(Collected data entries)
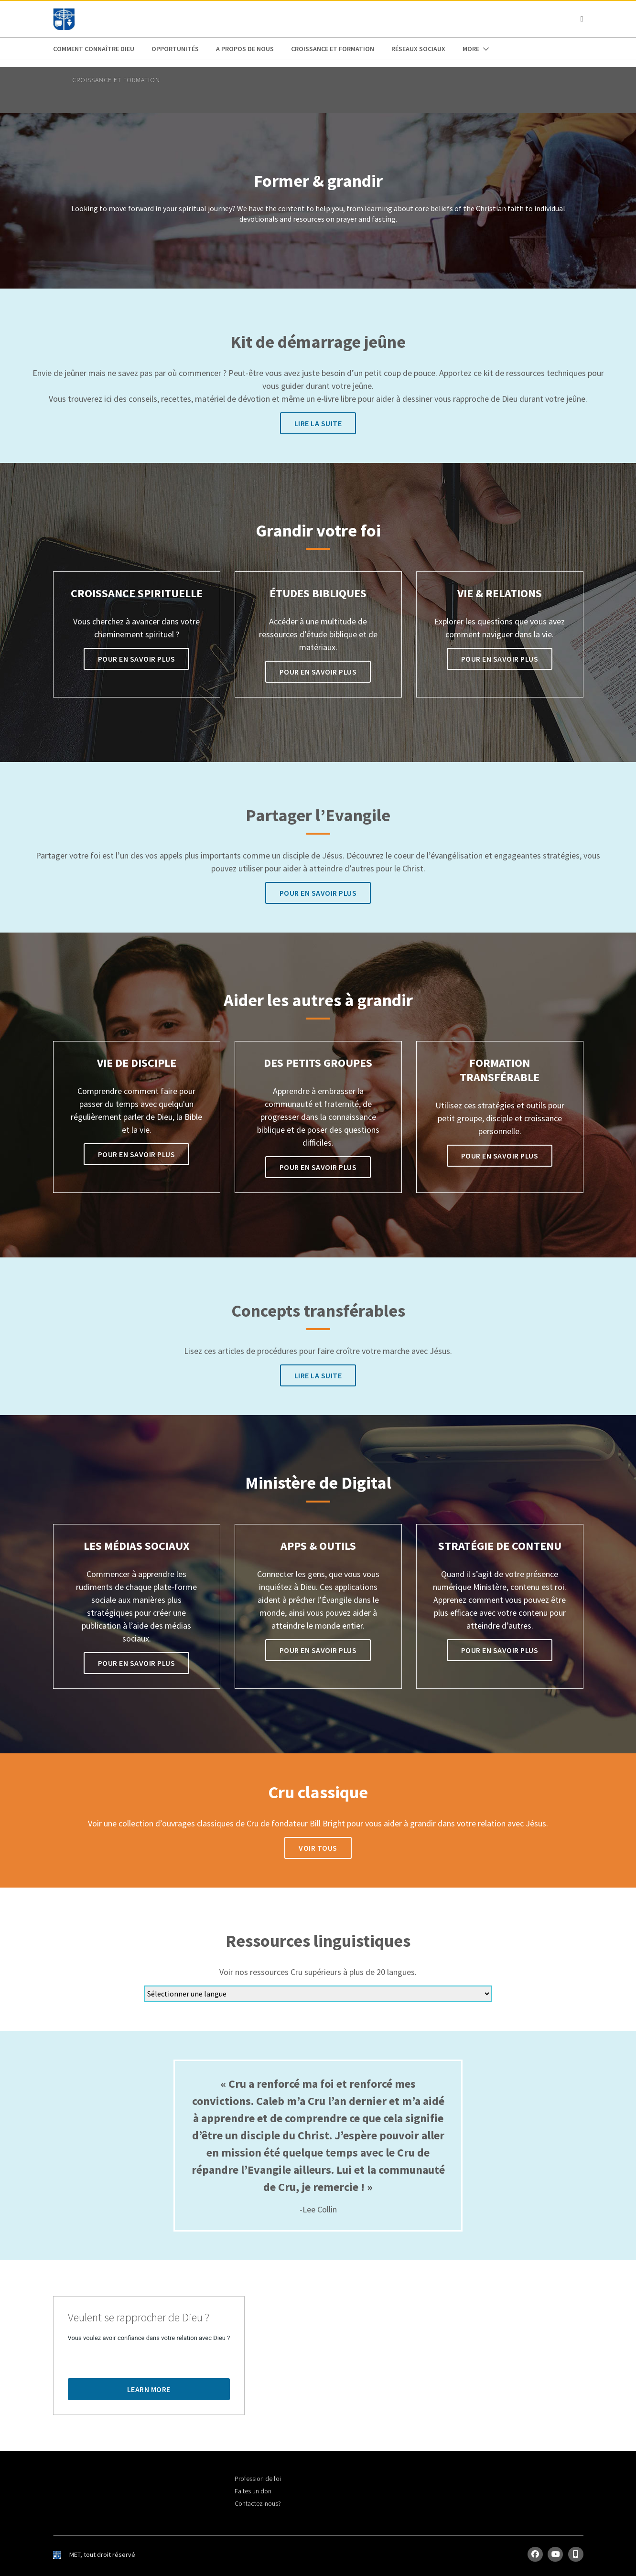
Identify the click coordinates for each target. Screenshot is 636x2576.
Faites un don (253, 2491)
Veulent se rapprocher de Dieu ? (138, 2318)
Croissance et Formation (332, 48)
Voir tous (318, 1848)
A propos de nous (245, 48)
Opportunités (175, 48)
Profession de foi (258, 2478)
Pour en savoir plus (136, 659)
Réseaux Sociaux (418, 48)
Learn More (149, 2389)
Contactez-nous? (258, 2503)
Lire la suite (318, 423)
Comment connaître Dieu (93, 48)
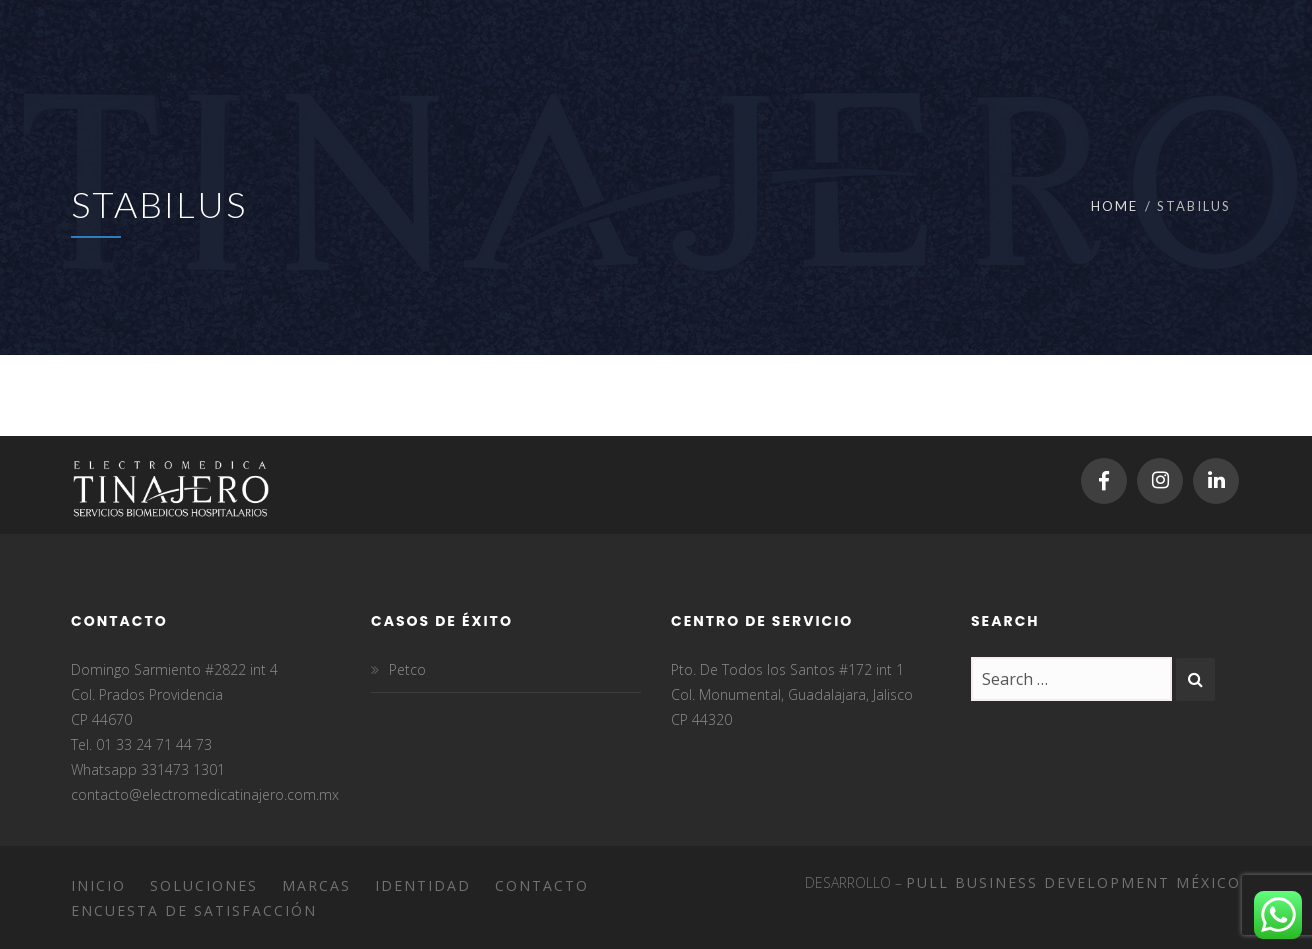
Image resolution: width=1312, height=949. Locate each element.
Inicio (98, 885)
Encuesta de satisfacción (194, 910)
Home (1114, 206)
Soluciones (204, 885)
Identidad (423, 885)
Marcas (316, 885)
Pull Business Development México (1073, 882)
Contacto (542, 885)
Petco (407, 669)
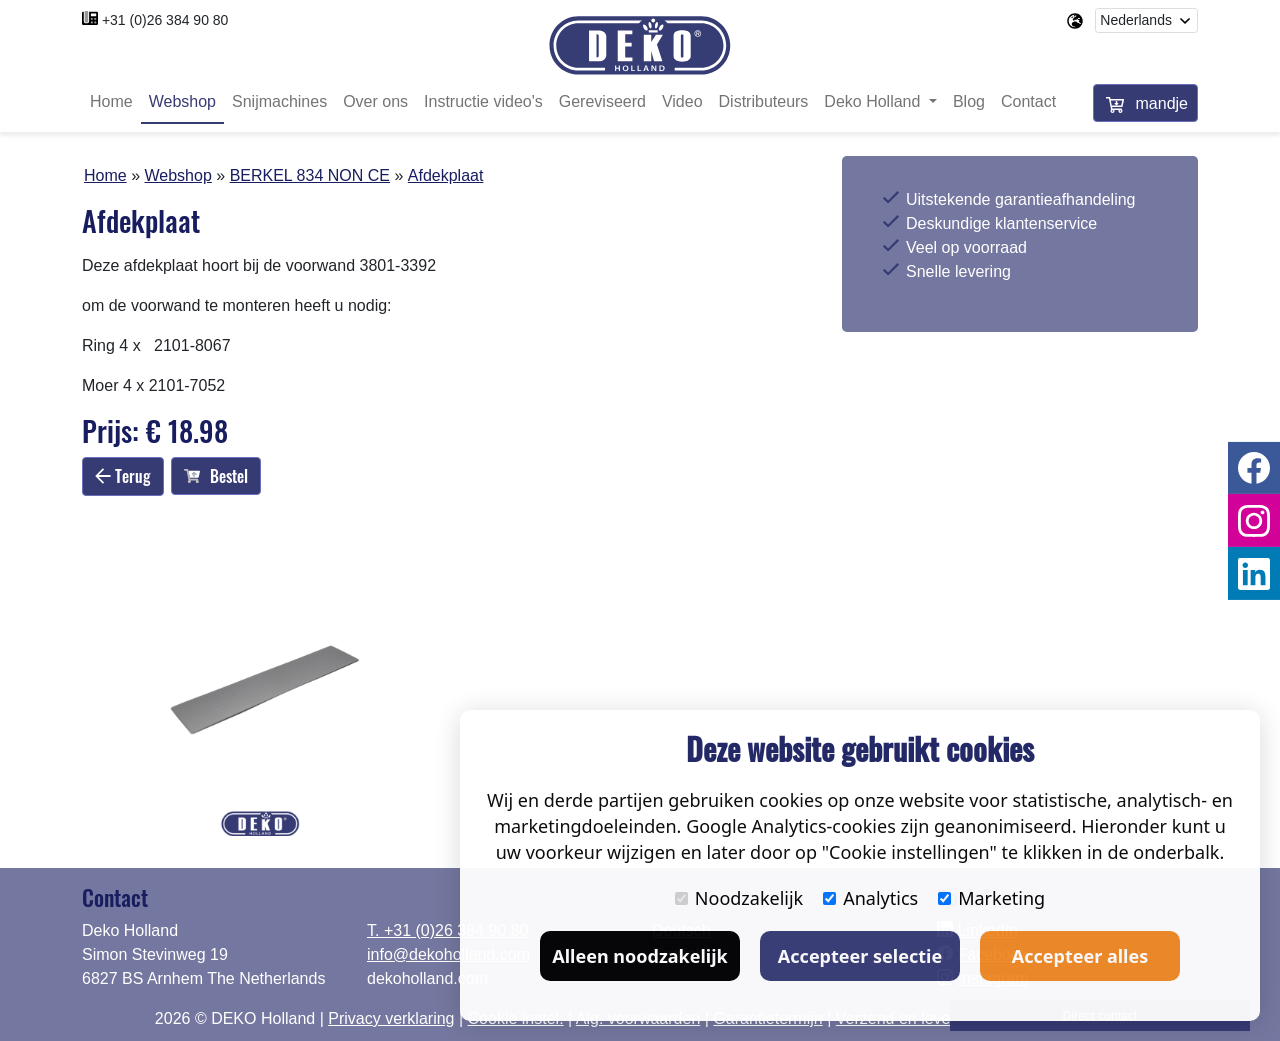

## Problem details
Nothing but a number is expected: the count of lines in the data that include the word "each".

## Solution for this exercise
2